**Material for this exercise:**
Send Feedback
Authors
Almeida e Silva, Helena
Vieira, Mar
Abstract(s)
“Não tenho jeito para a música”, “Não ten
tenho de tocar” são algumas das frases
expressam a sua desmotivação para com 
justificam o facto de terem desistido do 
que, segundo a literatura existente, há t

**Problem to work on:**
The expected output is a verbatim retyping of each line from the one with "expressam a sua desmotivação para com" to the end of the listing above, with both end lines kept and nothing added.

**Answer section:**
expressam a sua desmotivação para com 
justificam o facto de terem desistido do 
que, segundo a literatura existente, há t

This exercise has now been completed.